→ EXERCISE REQUIREMENTS:
Write out, exactly and in full, the records given below, but not their pictures.

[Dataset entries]

* * * * *

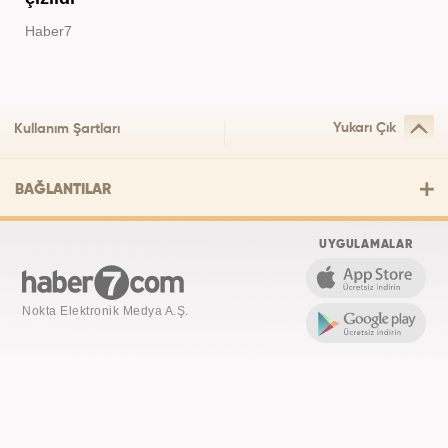
Haber7
Yukarı Çık
Kullanım Şartları
BAĞLANTILAR
UYGULAMALAR
Nokta Elektronik Medya A.Ş.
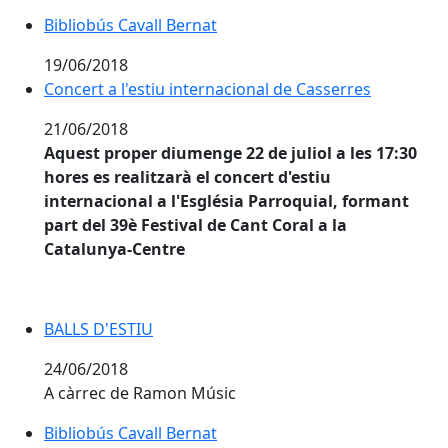
Bibliobús Cavall Bernat
Bibliobús Cavall Bernat
19/06/2018
Concert a l'estiu internacional de Casserres
Concert a l'estiu internacional de Casserres
21/06/2018
Aquest proper diumenge 22 de juliol a les 17:30
hores es realitzarà el concert d'estiu
internacional a l'Església Parroquial, formant
part del 39è Festival de Cant Coral a la
Catalunya-Centre
BALLS D'ESTIU
BALLS D'ESTIU
24/06/2018
A càrrec de Ramon Músic
Bibliobús Cavall Bernat
Bibliobús Cavall Bernat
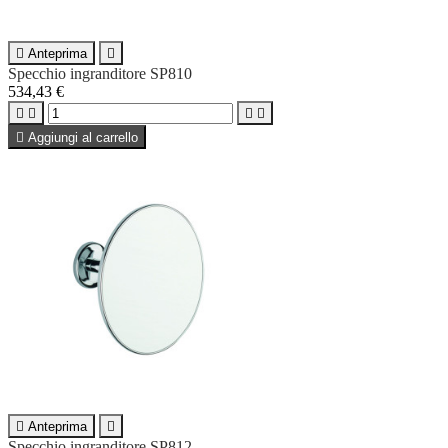

Anteprima

Specchio ingranditore SP810
534,43 €





Aggiungi al carrello

Anteprima

Specchio ingranditore SP812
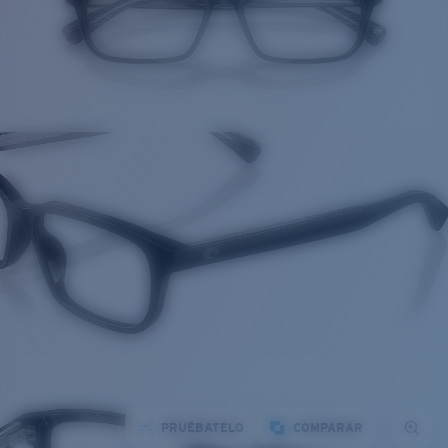
PRUÉBATELO
COMPARAR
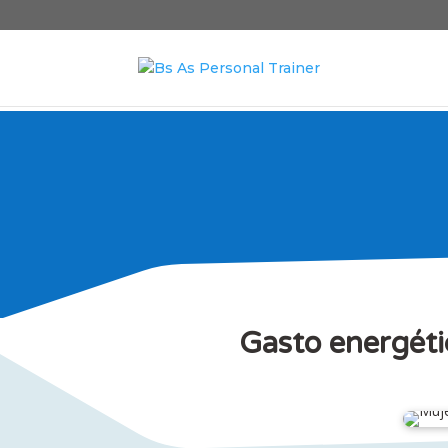
Gasto energéti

* * * * *

→ EXERCISE ANSWER:
Haber7
Yukarı Çık
Kullanım Şartları
BAĞLANTILAR
UYGULAMALAR
Nokta Elektronik Medya A.Ş.
Bibliobús Cavall Bernat
Bibliobús Cavall Bernat
19/06/2018
Concert a l'estiu internacional de Casserres
Concert a l'estiu internacional de Casserres
21/06/2018
Aquest proper diumenge 22 de juliol a les 17:30
hores es realitzarà el concert d'estiu
internacional a l'Església Parroquial, formant
part del 39è Festival de Cant Coral a la
Catalunya-Centre
BALLS D'ESTIU
BALLS D'ESTIU
24/06/2018
A càrrec de Ramon Músic
Bibliobús Cavall Bernat
Bibliobús Cavall Bernat

Anteprima

Specchio ingranditore SP810
534,43 €





Aggiungi al carrello

Anteprima

Specchio ingranditore SP812
PRUÉBATELO
COMPARAR
Gasto energéti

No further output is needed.